To Commercialize, Voice Tech Must First Solve Its ‘Cocktail Party Problem’

Men and women say around 15,000 words every day on average. We phone our friends and family, connect into Zoom for meetings with our coworkers, talk about our days with our loved ones, or, if you are like me, and debate with the official over a terrible playoff call.

The hospitality, travel, IoT, and auto industries are all on the verge of mainstreaming voice assistant adoption and monetization. According to Meticulous Research, the worldwide voice and speech recognition market will increase at a CAGR of 17.2 percent from 2019 to 2025, reaching $26.8 billion. Amazon and Apple, for example, will accelerate this expansion by leveraging ambient computing capabilities, which will continue to push voice interfaces ahead as a key interface.

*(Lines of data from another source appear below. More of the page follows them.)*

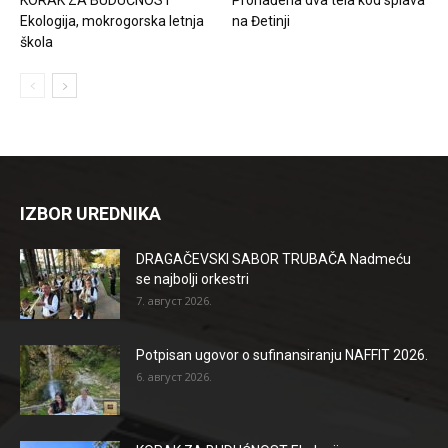
Ekologija, mokrogorska letnja
na Đetinji
škola
IZBOR UREDNIKA
DRAGAČEVSKI SABOR TRUBAČA Nadmeću
se najbolji orkestri
7. август 2026.
Potpisan ugovor o sufinansiranju NAFFIT 2026.
6. август 2026.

As speech technologies grow more common, businesses are focusing on the value of the data stored in these new channels. Microsoft’s recent acquisition of Nuance is not only about improving NLP or voice assistant technology; it is also about the wealth of healthcare data the conversational AI has amassed.

Our speech technologies not designed to deal with the chaos of real life or the clamor of our daily lives. Google has monetized every click of your mouse, and the same is now occurring with speech. Advertisers have discovered that conversion rates for speak-through conversations are greater than conversion rates for click-through conversations. To reach customers, brands must start building voice strategies – or risk being left behind.

Voice technology use was already on the rise, but now that the globe is on lockdown due to the COVID-19 epidemic, adoption expected to surge. According to Insider Intelligence, about 40% of internet users in the United States will use smart speakers at least once a month by 2020. However, there are a number of basic technological limitations preventing us from realizing the technology’s full potential.

Despite all of the advances achieved in speech technologies and their integration in a myriad of end-user devices, they are still primarily restricted to simple activities by the end of 2020, with global shipments of wearable devices rising 27.2 percent to 153.5 million from a year earlier. As customers want more from these encounters, and speech becomes a more important interface, this is starting to shift.

In 2018, in-car shoppers spent $230 billion on food, coffee, groceries, and other products that they might pick up at a store. The automotive sector was one of the first to adopt speech AI, but in order to realize its full potential, voice technology must become a seamless, fully hands-free experience. The signal still muddled enough by ambient vehicle noise to keep consumers glued to their phones.